The years passed. Then, one weekend, busy with picking weeds and selecting ripe strawberries for dinner from her garden, she forgot to call him. Sunday slipped by. On Monday, she didn't know where he would be. So went the rest of the week. The following Sunday, she fully intended to call at the usual time, but Mrs. Peters from next door came by asking for advice on killing gophers in her yard. Happy for the company, she offered a piece of poppy seed cake. She kicked herself later, as Mrs. Peters ate two pieces, all the while implying that her own efforts to control the gophers had in fact caused an infestation in Mrs. Peters's yard. She felt too upset to call her son that day, too upset to make small talk.
The following Sunday, as she whiled away the afternoon with the papers, he called. “Mom, where have you been?”
“Right here.”
“I've been so worried! I almost called the police yesterday!”
She had forgotten to call him for a couple of weeks. How surprising! Still, it was probably a good thing. Time was passing. He needed to get along without her. By habit, she reached for the picture of him leaning on his car, but it was gone from its usual spot. She must have stowed it during the dusting on Tuesday. Rummaging in a desk drawer, she found it.
“I haven't gone anywhere,” she said. “I'm still sitting in my blue chair and talking to you.”
“The blue chair,” he said. “You've had that forever. That's where I found you… remember that time I ran away?” he asked.
“Of course I do.” But how funny that he did, and funnier still that he would mention it. He had been so little then, still able to stand under her outstretched arm.
“I was really scared.”
“This was a small town. I knew you'd be okay.”
“Why didn't you try to find me, Mom?”
“But I did. I searched for hours.”
“Then you gave up.”
“I waited for you at home. I hoped you'd find your way back. And you did, didn't you?”
As time went by, and the phone calls grew ever more erratic, she lost interest in gardening. She would force herself outside, but the leaves became dry and brittle before her eyes, the landscape drained of its usual colors. She called old friends, but found herself wanting to hang up almost immediately. Their conversation, friendly enough, proved as insubstantial as the local ocean fogs. There was no intrinsic value in these relationships, she realized, letting them lag. She quit reading the news, stopped watching her evening shows. Life reduced itself to an egg in the morning, cleanup, sandwich, cleanup, and long periods when she stared out the window, mentally vacant.

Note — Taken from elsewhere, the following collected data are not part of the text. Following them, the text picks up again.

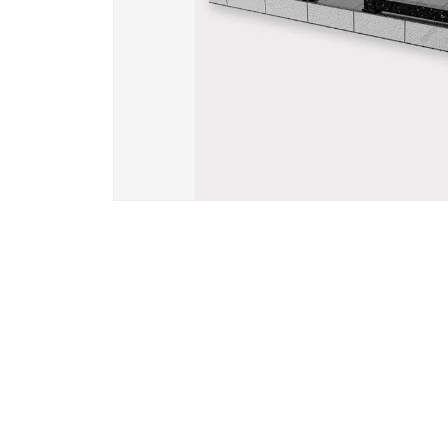
Вазы и лампады
24 модели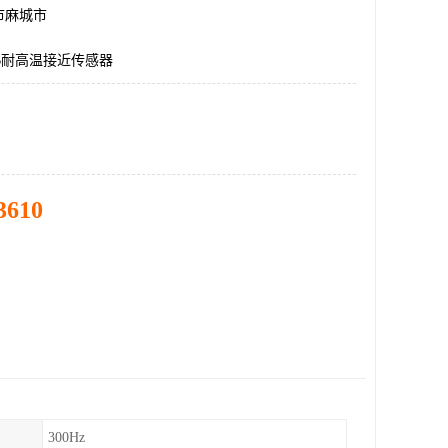
市麻城市
2KB耐高温接近传感器
3610
300Hz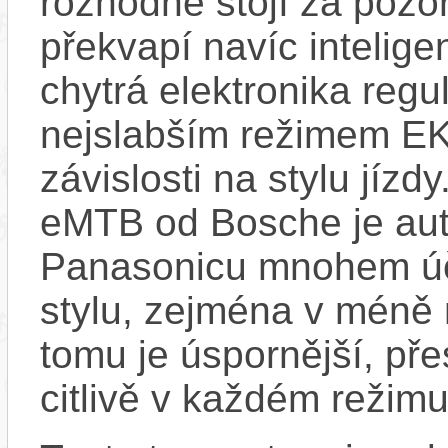
rozhodně stojí za pozo
překvapí navíc inteli
chytrá elektronika regu
nejslabším režimem EK
závislosti na stylu jíz
eMTB od Bosche je aut
Panasonicu mnohem účin
stylu, zejména v méně
tomu je úspornější, pře
citlivě v každém režimu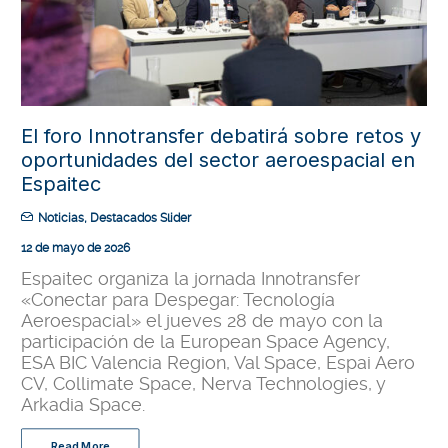
El foro Innotransfer debatirá sobre retos y
oportunidades del sector aeroespacial en
Espaitec
Noticias
,
Destacados Slider
12 de mayo de 2026
Espaitec organiza la jornada Innotransfer
«Conectar para Despegar: Tecnología
Aeroespacial» el jueves 28 de mayo con la
participación de la European Space Agency,
ESA BIC Valencia Region, Val Space, Espai Aero
CV, Collimate Space, Nerva Technologies, y
Arkadia Space.
Read More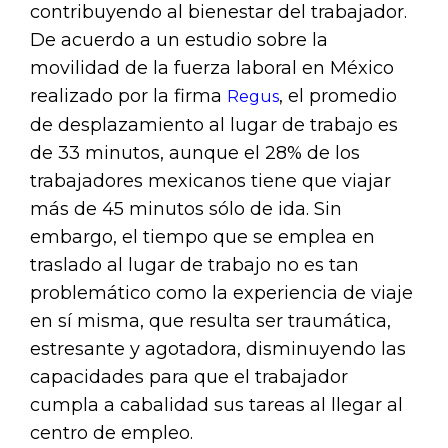
contribuyendo al bienestar del trabajador.
De acuerdo a un estudio sobre la
movilidad de la fuerza laboral en México
realizado por la firma
, el promedio
Regus
de desplazamiento al lugar de trabajo es
de 33 minutos, aunque el 28% de los
trabajadores mexicanos tiene que viajar
más de 45 minutos sólo de ida. Sin
embargo, el tiempo que se emplea en
traslado al lugar de trabajo no es tan
problemático como la experiencia de viaje
en sí misma, que resulta ser traumática,
estresante y agotadora, disminuyendo las
capacidades para que el trabajador
cumpla a cabalidad sus tareas al llegar al
centro de empleo.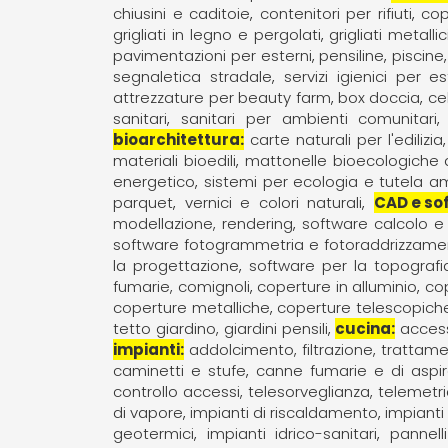
chiusini e caditoie
contenitori per rifiuti
cop
grigliati in legno e pergolati
grigliati metallic
pavimentazioni per esterni
pensiline
piscine
segnaletica stradale
servizi igienici per es
attrezzature per beauty farm
box doccia
ce
sanitari
sanitari per ambienti comunitari
bioarchitettura
carte naturali per l'edilizia
materiali bioedili
mattonelle bioecologiche a
energetico
sistemi per ecologia e tutela a
parquet
vernici e colori naturali
CAD e so
modellazione, rendering
software calcolo e
software fotogrammetria e fotoraddrizzame
la progettazione
software per la topografi
fumarie, comignoli
coperture in alluminio
cop
coperture metalliche
coperture telescopich
tetto giardino, giardini pensili
cucina
access
impianti
addolcimento, filtrazione, tratta
caminetti e stufe
canne fumarie e di aspi
controllo accessi, telesorveglianza, telemetr
di vapore
impianti di riscaldamento
impianti
geotermici
impianti idrico-sanitari
pannell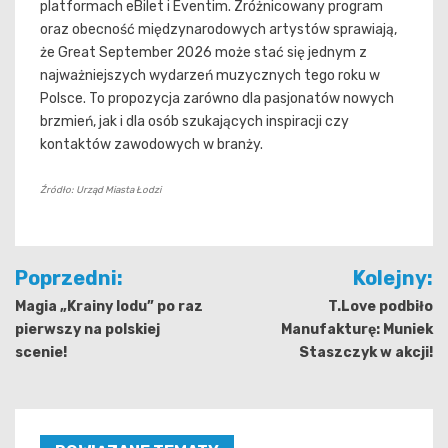
platformach eBilet i Eventim. Zróżnicowany program
oraz obecność międzynarodowych artystów sprawiają,
że Great September 2026 może stać się jednym z
najważniejszych wydarzeń muzycznych tego roku w
Polsce. To propozycja zarówno dla pasjonatów nowych
brzmień, jak i dla osób szukających inspiracji czy
kontaktów zawodowych w branży.
Źródło: Urząd Miasta Łodzi
Nawigacja
Poprzedni:
Kolejny:
wpisu
Magia „Krainy lodu” po raz
T.Love podbiło
pierwszy na polskiej
Manufakturę: Muniek
scenie!
Staszczyk w akcji!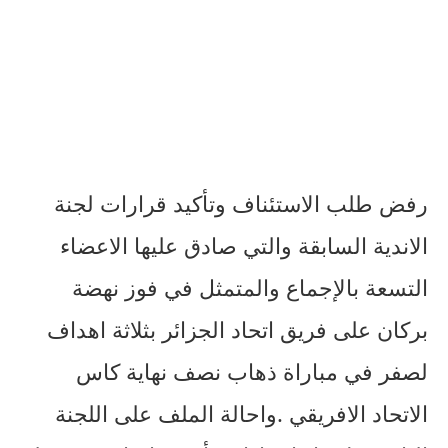
رفض طلب الاستئناف وتأكيد قرارات لجنة
الاندية السابقة والتي صادق عليها الاعضاء
التسعة بالإجماع والمتمثل في فوز نهضة
بركان على فريق اتحاد الجزائر بثلاثة اهداف
لصفر في مباراة ذهاب نصف نهاية كاس
الاتحاد الافريقي .واحالة الملف على اللجنة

Then one night, she took out some pills and set them on her bed stand. She poured herself a glass of water, opened the bottle, and hesitated.
She would wait for one more phone call, then end it.

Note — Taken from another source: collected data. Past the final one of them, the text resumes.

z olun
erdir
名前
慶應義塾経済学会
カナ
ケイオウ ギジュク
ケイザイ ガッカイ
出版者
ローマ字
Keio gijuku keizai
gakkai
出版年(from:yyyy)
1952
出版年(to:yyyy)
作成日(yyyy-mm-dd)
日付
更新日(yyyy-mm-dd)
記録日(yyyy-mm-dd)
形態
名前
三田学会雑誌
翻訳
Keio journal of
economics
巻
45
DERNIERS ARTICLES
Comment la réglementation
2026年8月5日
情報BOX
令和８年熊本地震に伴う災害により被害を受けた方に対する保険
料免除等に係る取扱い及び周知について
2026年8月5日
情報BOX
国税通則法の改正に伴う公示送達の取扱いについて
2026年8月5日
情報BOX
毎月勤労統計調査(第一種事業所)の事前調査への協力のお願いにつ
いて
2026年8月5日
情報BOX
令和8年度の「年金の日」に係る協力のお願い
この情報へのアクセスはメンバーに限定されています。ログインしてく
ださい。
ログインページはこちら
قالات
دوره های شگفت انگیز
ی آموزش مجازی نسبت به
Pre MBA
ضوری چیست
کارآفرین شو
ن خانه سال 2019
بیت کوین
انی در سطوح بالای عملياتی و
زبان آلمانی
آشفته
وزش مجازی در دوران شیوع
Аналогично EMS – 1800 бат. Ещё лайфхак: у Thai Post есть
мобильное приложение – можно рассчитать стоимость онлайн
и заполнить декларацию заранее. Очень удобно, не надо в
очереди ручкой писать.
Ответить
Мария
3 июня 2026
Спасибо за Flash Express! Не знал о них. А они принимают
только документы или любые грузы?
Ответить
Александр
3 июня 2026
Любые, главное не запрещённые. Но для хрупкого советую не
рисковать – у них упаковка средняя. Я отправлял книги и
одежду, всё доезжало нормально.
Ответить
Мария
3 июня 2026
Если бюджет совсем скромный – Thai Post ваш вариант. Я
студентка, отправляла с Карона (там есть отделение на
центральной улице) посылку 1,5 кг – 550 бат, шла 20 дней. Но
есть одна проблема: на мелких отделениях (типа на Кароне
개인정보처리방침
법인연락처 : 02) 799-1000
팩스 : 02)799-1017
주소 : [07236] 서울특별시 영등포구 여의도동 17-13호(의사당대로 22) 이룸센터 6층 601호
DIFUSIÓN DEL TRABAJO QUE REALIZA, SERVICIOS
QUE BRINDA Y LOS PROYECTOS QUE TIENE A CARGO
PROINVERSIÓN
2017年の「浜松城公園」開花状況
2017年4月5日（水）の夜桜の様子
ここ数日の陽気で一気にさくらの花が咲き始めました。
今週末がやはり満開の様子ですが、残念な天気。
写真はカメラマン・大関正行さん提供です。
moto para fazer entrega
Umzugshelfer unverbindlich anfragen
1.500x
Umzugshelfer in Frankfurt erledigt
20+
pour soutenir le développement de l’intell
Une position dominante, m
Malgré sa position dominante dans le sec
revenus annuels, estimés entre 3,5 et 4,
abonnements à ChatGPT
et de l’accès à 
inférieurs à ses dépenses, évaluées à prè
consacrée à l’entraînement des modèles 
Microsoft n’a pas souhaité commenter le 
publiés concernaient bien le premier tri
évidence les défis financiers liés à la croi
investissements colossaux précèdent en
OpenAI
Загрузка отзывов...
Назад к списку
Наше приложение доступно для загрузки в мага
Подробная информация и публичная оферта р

Strangely, the sight of the pills on her bureau gave her strength. Over the next few days, she conversed cheerfully with neighbors, and, full of purpose for a change, tidied her papers and her life. Her home looked almost happy.

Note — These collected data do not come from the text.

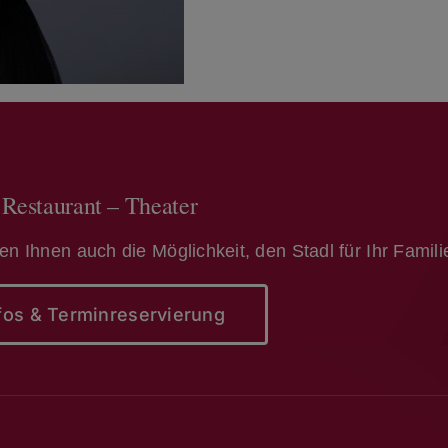
 Restaurant – Theater
ten Ihnen auch die Möglichkeit, den Stadl für Ihr Famil
fos & Terminreservierung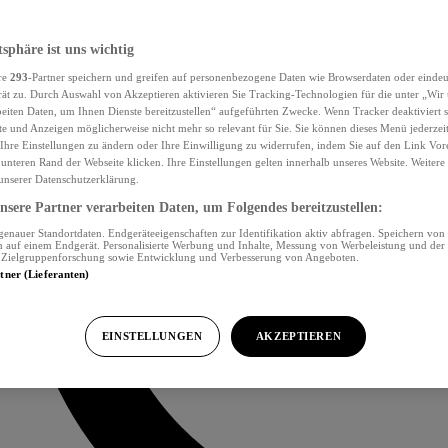
tsphäre ist uns wichtig
re
293
-Partner speichern und greifen auf personenbezogene Daten wie Browserdaten oder eind
ät zu. Durch Auswahl von Akzeptieren aktivieren Sie Tracking-Technologien für die unter „Wir
beiten Daten, um Ihnen Dienste bereitzustellen“ aufgeführten Zwecke. Wenn Tracker deaktiviert s
e und Anzeigen möglicherweise nicht mehr so relevant für Sie. Sie können dieses Menü jederzei
Ihre Einstellungen zu ändern oder Ihre Einwilligung zu widerrufen, indem Sie auf den Link Vor
unteren Rand der Webseite klicken. Ihre Einstellungen gelten innerhalb unseres Website. Weiter
 unserer Datenschutzerklärung.
sere Partner verarbeiten Daten, um Folgendes bereitzustellen:
nauer Standortdaten. Endgeräteeigenschaften zur Identifikation aktiv abfragen. Speichern von 
 auf einem Endgerät. Personalisierte Werbung und Inhalte, Messung von Werbeleistung und der
, Zielgruppenforschung sowie Entwicklung und Verbesserung von Angeboten.
rtner (Lieferanten)
EINSTELLUNGEN
AKZEPTIEREN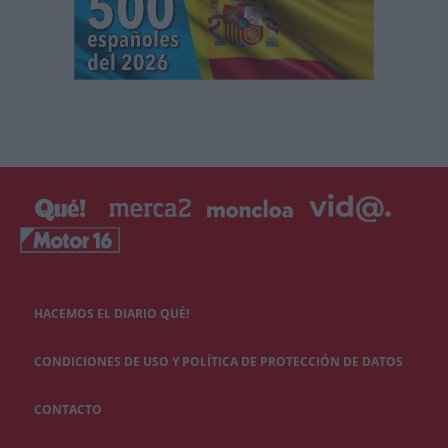
HACEMOS EL DIARIO QUÉ!
CONDICIONES DE USO Y POLÍTICA DE PROTECCIÓN DE DATOS
CONTACTO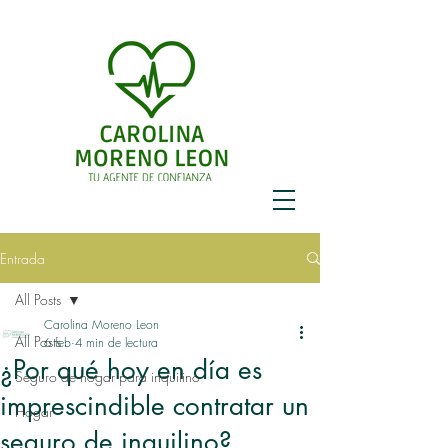
Entrada
All Posts
Carolina Moreno Leon
All Posts
6 feb
4 min de lectura
¿Por qué hoy en día es
Seguro de hogar para inquilino
imprescindible contratar un
Hogar
seguro de inquilino?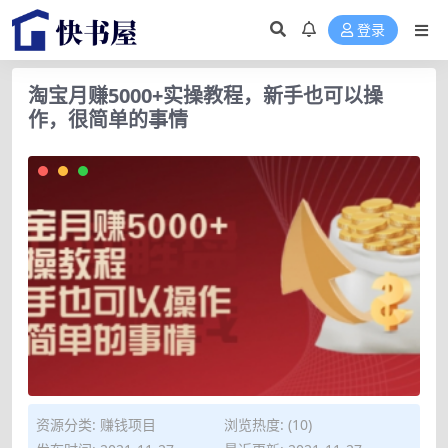
登录
淘宝月赚5000+实操教程，新手也可以操
作，很简单的事情
资源分类:
赚钱项目
浏览热度: (10)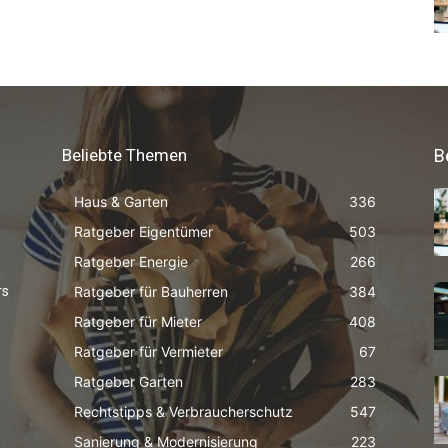
Beliebte Themen
B
Haus & Garten
336
Ratgeber Eigentümer
503
Ratgeber Energie
266
Ratgeber für Bauherren
384
rs
Ratgeber für Mieter
408
Ratgeber für Vermieter
67
Ratgeber Garten
283
Rechtstipps & Verbraucherschutz
547
Sanierung & Modernisierung
223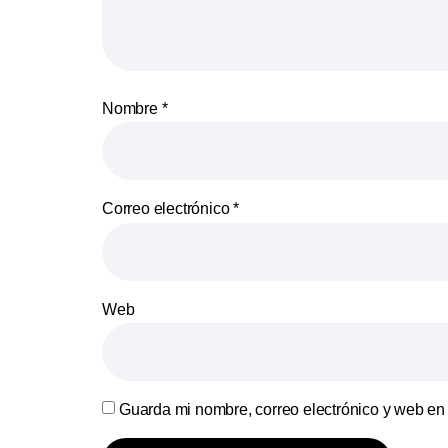
Nombre
*
Correo electrónico
*
Web
Guarda mi nombre, correo electrónico y web en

On her birthday, an intolerably smoggy day a month after he graduated from college, he called.
“Happy birthday!”
She couldn't speak for a minute. Sitting down on the bed, she fingered the pills. Her last day. He would be sad, but he would rough it, as she had. These blows that knocked you down only bruised and battered. They did not stop you cold. You went on. He was so young still.
She roused herself. She knew what she should say, but they didn't have that kind of a relationship. Maybe, she decided, as he told her about what he was up to, she would leave him a letter. She could write at her leisure, explain things somehow.
He talked, and she found herself nervous, the warm ocean wave of his voice on the other end, usually so important, receding on a tide. She found his meaning hard to extract, although she tried, shifting her attention from the pills, from the window and the clearing of the sky outside, white clouds consuming the yellow haze, back to him.
Odd the way the usual quick hang up did not happen. He talked about the smell of the ocean breezes and the din of the weed cutters in early summer. She couldn't help noticing how remarkably like his father he sounded, picking up on the sensory details of life as though entirely untouched by them. The similarity unsettled her, reminding her of another leaving a long time ago. This was different, she told herself, because his reaction would be different. Hardy, she hoped. He was an independent soul, she felt, although she was guessing.
She listened now without listening for content. She pressed her ear to the receiver, eager for something besides words. She listened for rhythm, for a thrumming, for a bigger meaning. It took a minute for her to realize what she wanted. She was asking a lot of this final conversation, wasn't she? She urgently wanted to make final contact with his heart.
What she heard instead was a young man's awkward voice, her distracted chat, and punctuating silences between them. But that was who they were, she thought, realizing she didn't have to hear its beat through the phone, or even in the words he said. His heart continued to beat inside her, alongside her own, out of sync.
She knew she must sound funny, but she couldn't help it, as things large and painful moved inside her own heart.
She swung her attention back to the conversation. She had expected to say good-bye by now, but then questions began, like, what was the weather like there today, and how big were her beefsteak tomatoes this year?
She wouldn't tell him she hadn't planted any. “Oh, not as big as last year's. But when did you start to worry about my garden?”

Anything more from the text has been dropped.